Thursday, December 28, 2006

JOHN CALE'S "VINTAGE VIOLENCE"



I got out of work a bit early & had some time to kill before picking up the girlfriend, so I figured I'd go give the fine folks at Pure Pop a bit more of my hard-earned cash.

I've been on a big experimental music kick lately, so I went and browsed the "Avant-Garde/Experimental" section. I happened upon the John Cale albums and seeing as I'm a big VU fan and I love the "New York in the 60's" box set I picked up earlier this year, I was surprised that I'd never heard his first official solo release, "Vintage Violence".

I bought the album & popped it in my car CD player, waiting for the bipolar mix of abrasive screeching and bassy drones that were Cale's calling card during his late 60's/early 70's work.

Only a few seconds into the first track, I had to eject the CD and make sure it was the right disc. Yup, John Cale. I popped it back in. The first song, "Hello There" sounded like a Welshman doing a cover of a White Album outtake. The second song threw me off even more--what the hell is this country slide guitar doing on here?

I was thoroughly confused. Everybody knows Lou Reed is the Velvet who secretely just wanted to be a pop star. Cale is the genius madman, the king of dissonance. Sure he did that great cover of Leonard Cohen's "Hallelujah" but still..what is he doing making an album that sounds like the love child of "Every Good Boy Deserves Favour" and "Tumbleweed Connection" ?

But the more I listened, the more I could appreciate it. The lyrics were cryptic and strange; the vocals were oddly detached and restrained. And if you listened carefully, you can hear some of the trademark Cale experimentation on songs like "Ghost Story" and "Please".

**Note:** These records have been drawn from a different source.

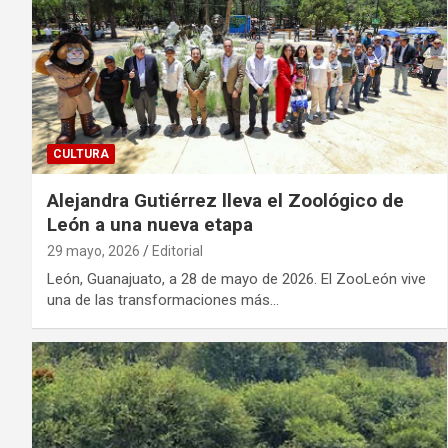
CULTURA
Alejandra Gutiérrez lleva el Zoológico de
León a una nueva etapa
29 mayo, 2026
Editorial
León, Guanajuato, a 28 de mayo de 2026. El ZooLeón vive
una de las transformaciones más…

Some of my favorites from the album are the slower and more intimate songs, especially the beautiful "Amsterdam", but the raucous "Rolling Stones-without-the-drunken-machismo" track "Bring It On Up" is pretty good too (I would have loved to have heard The Band do a cover of this song, complete with a little Levon Helm yoddling!)

"Vintage Violence" was certainly not was I was expecting, but it was by no means an unpleasant surprise.